How much is it worth to end hunger?
That's the question that economist Jean Dreze asks in a thought provoking editorial in support of India's proposed Food Security Bill.
While others have argued that the food bill will bankrupt the nation, not only sending the deficit spiraling out of control but also derailing economic growth in the process, Dreze claims fears about the bill's cost are "alarmist." First off, the external cost estimates have jumped from the government's figure of $5.4 billion to $20 billion or more "in a series of misleading comments," he argues.
Some reports linked the finalisation of the Bill to an alleged stock market crash (‘who will feed the sensex?’ lamented one of them), and one headline even held it responsible for huge jumps in the cost of insuring against default risks (‘credit default swaps’) not only in India but also in China, Brazil and Russia! Other headlines of interest include ‘Reckless food security largesse could bust the bank’ and ‘Will the food bill be the last straw that breaks the Indian economy?’.

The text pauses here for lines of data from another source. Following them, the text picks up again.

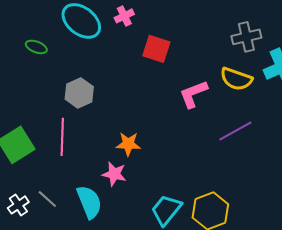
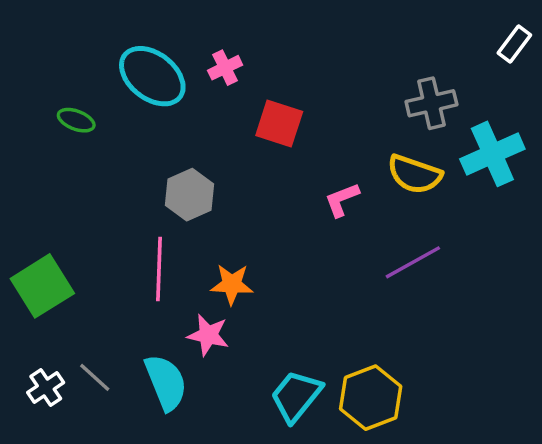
gray hexagon: (79, 93) -> (190, 195), moved
pink L-shape: (193, 94) -> (342, 200), size x0.7
pink line: (62, 137) -> (159, 269), moved

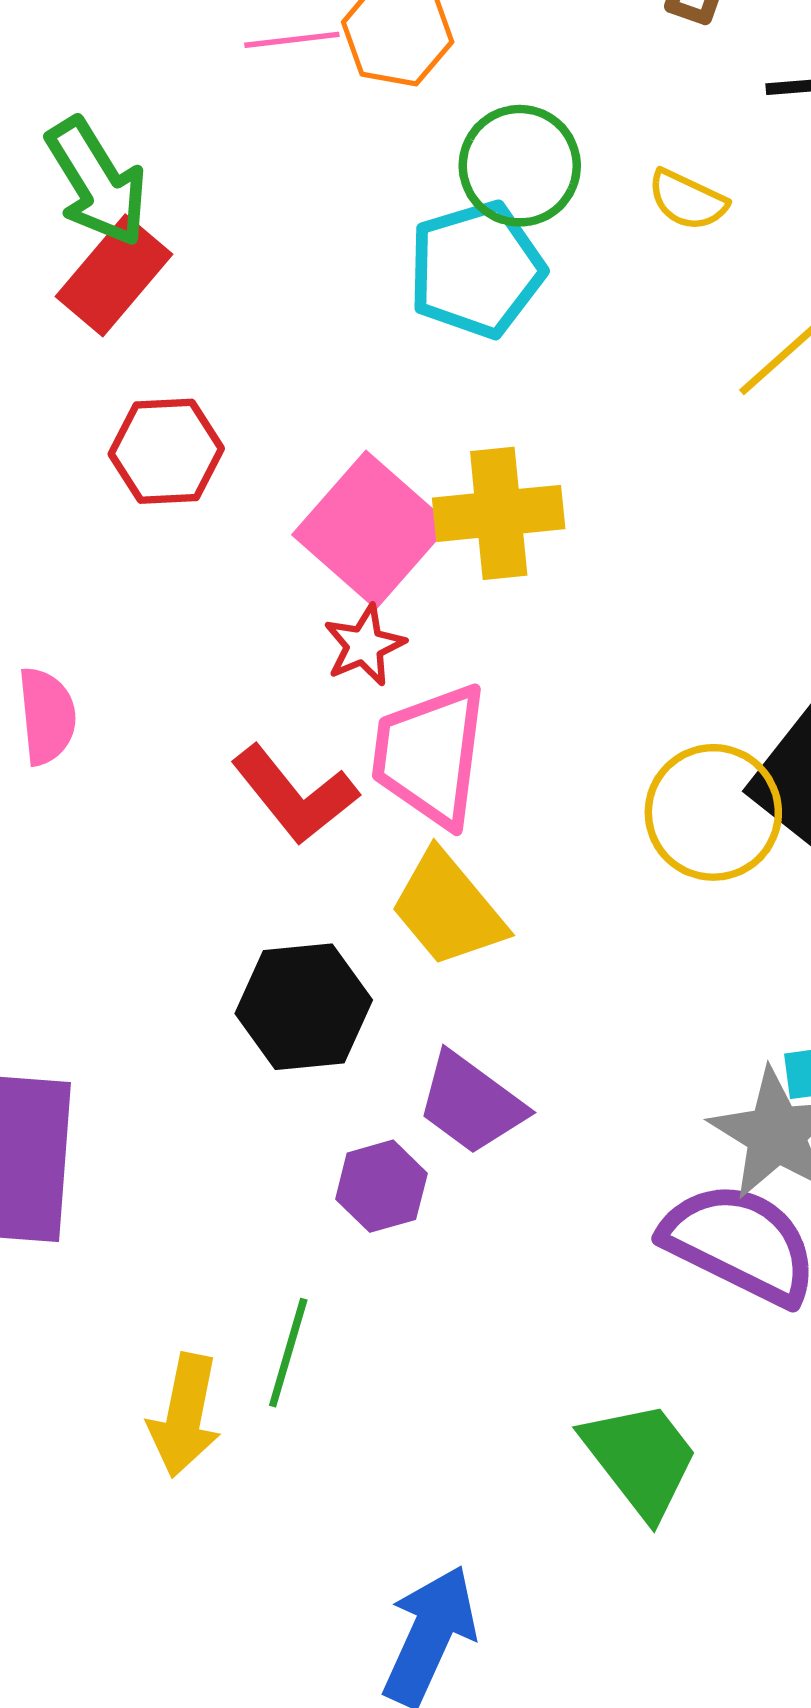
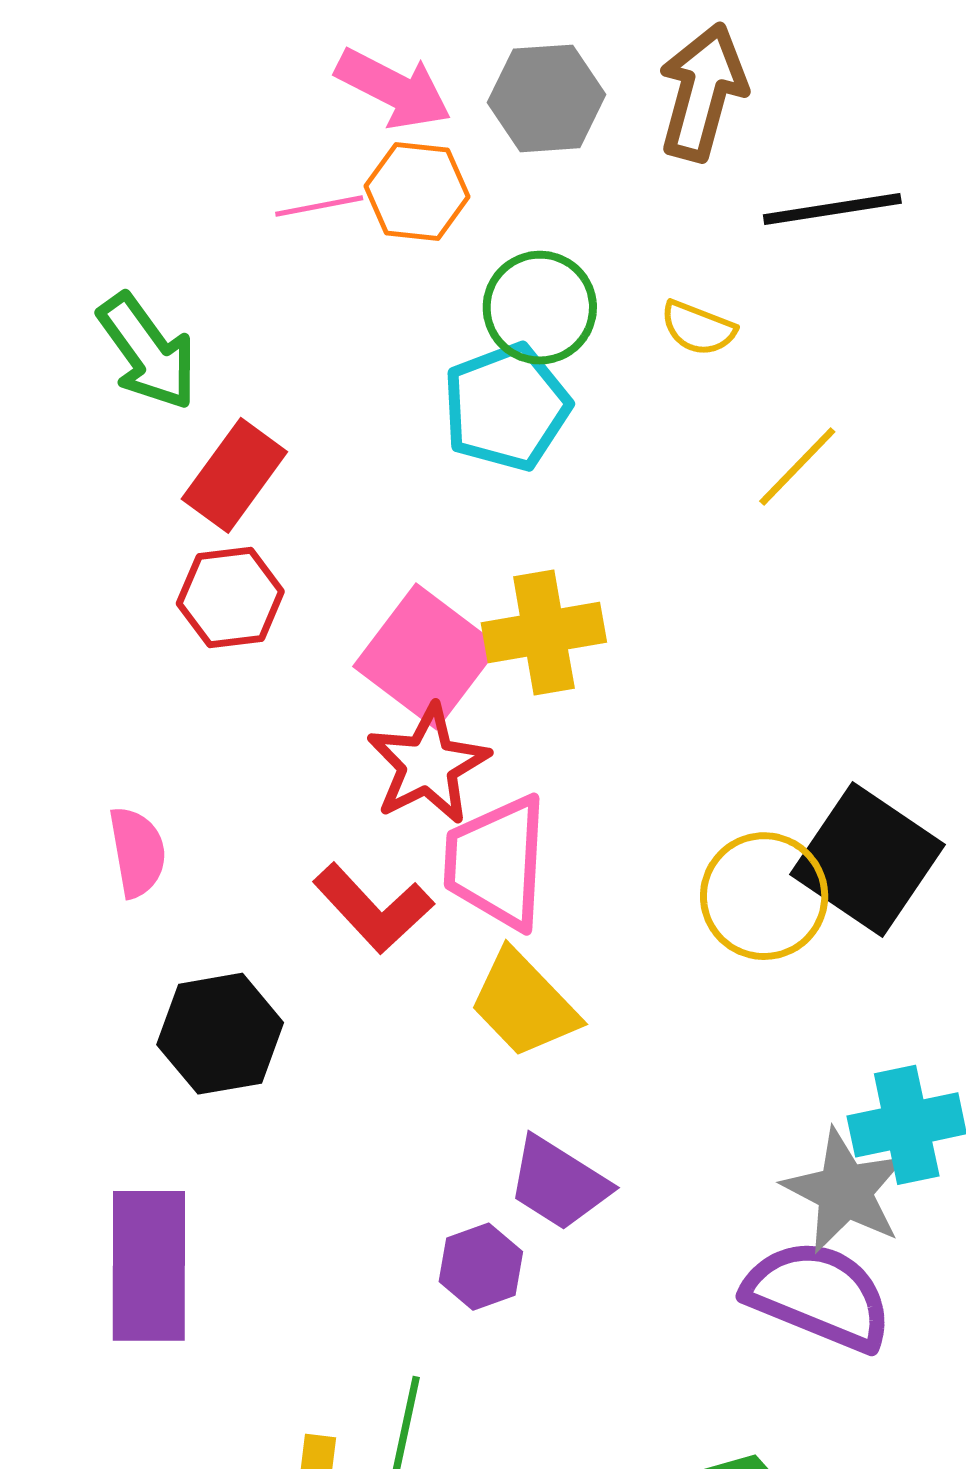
red rectangle: (114, 275) -> (234, 475), moved
red star: (364, 645) -> (428, 764), size x1.6
black hexagon: (304, 1007) -> (220, 1034), moved

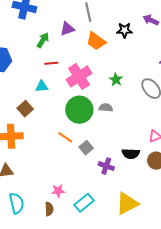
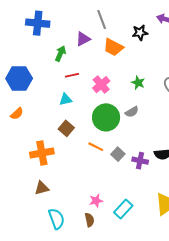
pink cross: (79, 76) -> (101, 85), size x0.7
gray semicircle: (106, 108) -> (132, 112), turned 152
brown square: (25, 109) -> (66, 128), moved
purple cross: (106, 166) -> (140, 161), moved

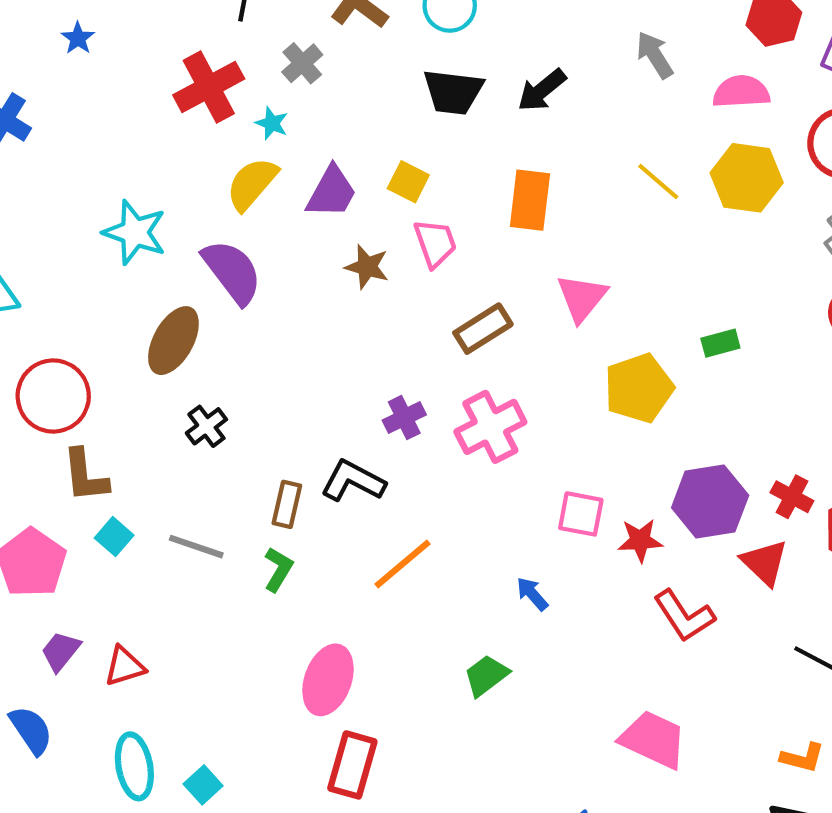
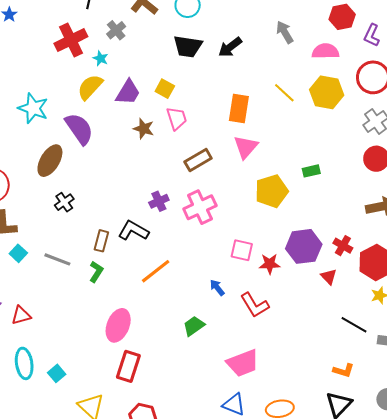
orange rectangle: (530, 200) -> (239, 109), moved
red triangle: (764, 563) -> (329, 277), size x0.7
red L-shape: (684, 616) -> (255, 305), moved
pink trapezoid: (653, 739) -> (243, 363), moved, turned 132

Whatever its flaws or merits -- others have pointed out that subsidies for food grains will create market distortions and shortages of other crops, for instance -- Dreze points out that even if the food bill does wind up costing more than the planned $5 billion, the hit isn't going to come all at once. So a lot of the cost could well come when India's economy is zooming again, not this year while it's in the doldrums.
What is at stake, therefore, is not an immediate financial blow, but the ability of the Indian economy and public finances to accommodate this Bill over a period of time, in the light of economic trends. These trends include rapid economic growth, even faster growth of public revenue, sustained increases in foodgrain procurement, and, more recently, major improvements in the PDS in many states. This is a favourable environment for a food security initiative.